Honestly, one of the best things you can say about Captain America: Civil War is that even if you don’t find complexity in its plot, even if you’re not swayed one way another by its central conflict, at least it’s a movie that tries to ask a question, because it really didn’t need to. The conflict of Civil War has lasting consequences, where it ends is a place that leaves the team shattered, and what’s really exciting about that is that when Thor comes back after his own Ragnarok, when the world is f*cked up beyond all belief after whatever we learn in Doctor Strange, part of the problem the Avengers may face is that there is no team to left to take on whatever’s coming.
There’s almost no doubt that Civil War is a good movie, a movie that benefits from spectacular execution, surprising and stirring moments, and the sheer thrill of seeing a widescreen battle with a bunch of our favourite superheroes, but I still I feel a little stuck right now between two critical points. It’s the fights that help earn this movie a heart, but for me it’s the fighting that drags down the number of stars. Because it’s still kind of dumb. And it’s not as good as Winter Soldier.

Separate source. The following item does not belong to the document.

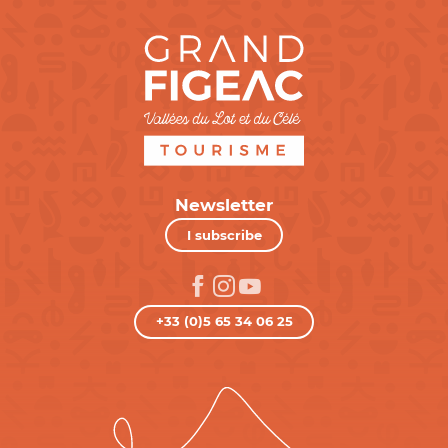
Newsletter
I subscribe
+33 (0)5 65 34 06 25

Thom’s Captain America: Civil War final score
On the Edge
- Smart watch manufacturers are really missing out on cross-promotional opportunities by not throwing their brand all over Tony’s watch/gauntlet.
- Y’know who else could use those Falcon’s targeting goggles? Hawkeye.
- Unlike in that stupid Arrow show, at least Hawkeye’s bow actually turns into a close-quarters staff, so it’s not that dumb that he’s bashing people over the head with it.